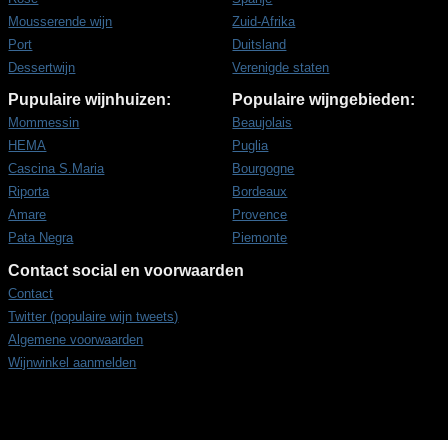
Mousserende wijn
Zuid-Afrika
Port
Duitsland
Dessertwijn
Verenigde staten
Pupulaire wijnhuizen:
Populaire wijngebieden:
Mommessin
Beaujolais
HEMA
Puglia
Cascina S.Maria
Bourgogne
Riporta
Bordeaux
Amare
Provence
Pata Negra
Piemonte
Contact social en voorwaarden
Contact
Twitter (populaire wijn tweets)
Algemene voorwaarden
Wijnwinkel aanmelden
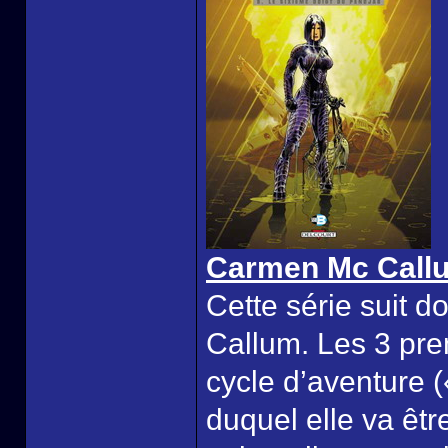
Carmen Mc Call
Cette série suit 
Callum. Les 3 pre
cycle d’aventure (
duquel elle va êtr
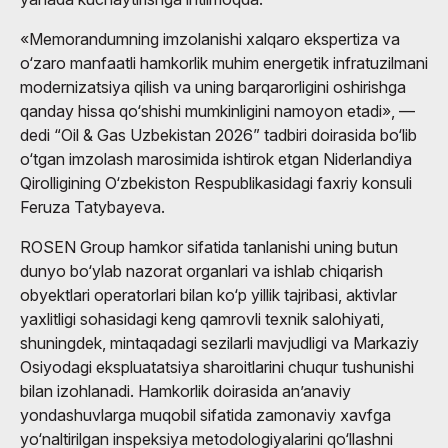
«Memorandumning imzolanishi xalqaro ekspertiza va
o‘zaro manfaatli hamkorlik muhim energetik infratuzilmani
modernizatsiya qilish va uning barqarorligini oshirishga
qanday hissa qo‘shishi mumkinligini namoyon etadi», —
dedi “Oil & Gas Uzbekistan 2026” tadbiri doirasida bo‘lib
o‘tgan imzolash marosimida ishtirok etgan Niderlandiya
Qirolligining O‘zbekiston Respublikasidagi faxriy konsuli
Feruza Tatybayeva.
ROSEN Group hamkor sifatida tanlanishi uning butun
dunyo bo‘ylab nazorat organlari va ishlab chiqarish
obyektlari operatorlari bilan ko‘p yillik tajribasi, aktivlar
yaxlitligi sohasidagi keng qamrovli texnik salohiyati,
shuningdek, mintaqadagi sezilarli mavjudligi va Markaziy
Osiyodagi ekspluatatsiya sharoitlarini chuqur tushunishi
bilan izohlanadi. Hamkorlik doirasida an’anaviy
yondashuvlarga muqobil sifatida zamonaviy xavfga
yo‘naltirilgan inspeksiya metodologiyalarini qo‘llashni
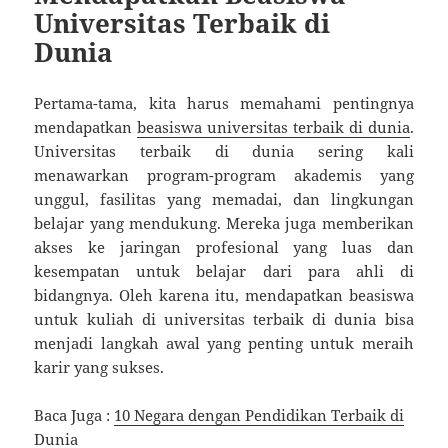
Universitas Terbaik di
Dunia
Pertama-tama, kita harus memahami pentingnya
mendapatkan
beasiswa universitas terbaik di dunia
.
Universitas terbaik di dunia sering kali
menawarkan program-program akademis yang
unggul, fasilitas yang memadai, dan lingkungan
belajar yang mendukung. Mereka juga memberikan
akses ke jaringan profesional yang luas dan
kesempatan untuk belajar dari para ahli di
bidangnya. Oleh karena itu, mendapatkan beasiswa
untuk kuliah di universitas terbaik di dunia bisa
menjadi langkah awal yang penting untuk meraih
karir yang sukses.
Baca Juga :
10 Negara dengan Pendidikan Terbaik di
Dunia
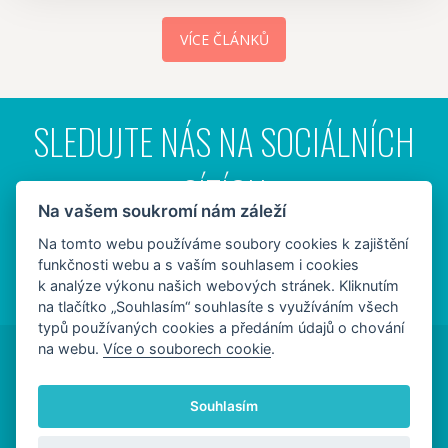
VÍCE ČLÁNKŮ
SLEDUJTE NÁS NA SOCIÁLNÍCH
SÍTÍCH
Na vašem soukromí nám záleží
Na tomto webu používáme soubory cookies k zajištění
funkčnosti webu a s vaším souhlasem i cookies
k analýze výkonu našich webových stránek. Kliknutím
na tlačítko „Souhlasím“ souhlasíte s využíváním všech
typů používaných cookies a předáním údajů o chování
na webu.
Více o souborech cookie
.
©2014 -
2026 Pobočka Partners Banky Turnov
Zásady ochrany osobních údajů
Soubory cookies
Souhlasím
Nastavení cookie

**Work required:**
Transcribe all of the material exactly and leave out its pictures.

**Written answer:**
Mousserende wijn
Zuid-Afrika
Port
Duitsland
Dessertwijn
Verenigde staten
Pupulaire wijnhuizen:
Populaire wijngebieden:
Mommessin
Beaujolais
HEMA
Puglia
Cascina S.Maria
Bourgogne
Riporta
Bordeaux
Amare
Provence
Pata Negra
Piemonte
Contact social en voorwaarden
Contact
Twitter (populaire wijn tweets)
Algemene voorwaarden
Wijnwinkel aanmelden
Carmen Mc Call
Cette série suit 
Callum. Les 3 pre
cycle d’aventure (
duquel elle va êtr
«Memorandumning imzolanishi xalqaro ekspertiza va
o‘zaro manfaatli hamkorlik muhim energetik infratuzilmani
modernizatsiya qilish va uning barqarorligini oshirishga
qanday hissa qo‘shishi mumkinligini namoyon etadi», —
dedi “Oil & Gas Uzbekistan 2026” tadbiri doirasida bo‘lib
o‘tgan imzolash marosimida ishtirok etgan Niderlandiya
Qirolligining O‘zbekiston Respublikasidagi faxriy konsuli
Feruza Tatybayeva.
ROSEN Group hamkor sifatida tanlanishi uning butun
dunyo bo‘ylab nazorat organlari va ishlab chiqarish
obyektlari operatorlari bilan ko‘p yillik tajribasi, aktivlar
yaxlitligi sohasidagi keng qamrovli texnik salohiyati,
shuningdek, mintaqadagi sezilarli mavjudligi va Markaziy
Osiyodagi ekspluatatsiya sharoitlarini chuqur tushunishi
bilan izohlanadi. Hamkorlik doirasida an’anaviy
yondashuvlarga muqobil sifatida zamonaviy xavfga
yo‘naltirilgan inspeksiya metodologiyalarini qo‘llashni
Universitas Terbaik di
Dunia
Pertama-tama, kita harus memahami pentingnya
mendapatkan
beasiswa universitas terbaik di dunia
.
Universitas terbaik di dunia sering kali
menawarkan program-program akademis yang
unggul, fasilitas yang memadai, dan lingkungan
belajar yang mendukung. Mereka juga memberikan
akses ke jaringan profesional yang luas dan
kesempatan untuk belajar dari para ahli di
bidangnya. Oleh karena itu, mendapatkan beasiswa
untuk kuliah di universitas terbaik di dunia bisa
menjadi langkah awal yang penting untuk meraih
karir yang sukses.
Baca Juga :
10 Negara dengan Pendidikan Terbaik di
Dunia
VÍCE ČLÁNKŮ
SLEDUJTE NÁS NA SOCIÁLNÍCH
SÍTÍCH
Na vašem soukromí nám záleží
Na tomto webu používáme soubory cookies k zajištění
funkčnosti webu a s vaším souhlasem i cookies
k analýze výkonu našich webových stránek. Kliknutím
na tlačítko „Souhlasím“ souhlasíte s využíváním všech
typů používaných cookies a předáním údajů o chování
na webu.
Více o souborech cookie
.
©2014 -
2026 Pobočka Partners Banky Turnov
Zásady ochrany osobních údajů
Soubory cookies
Souhlasím
Nastavení cookie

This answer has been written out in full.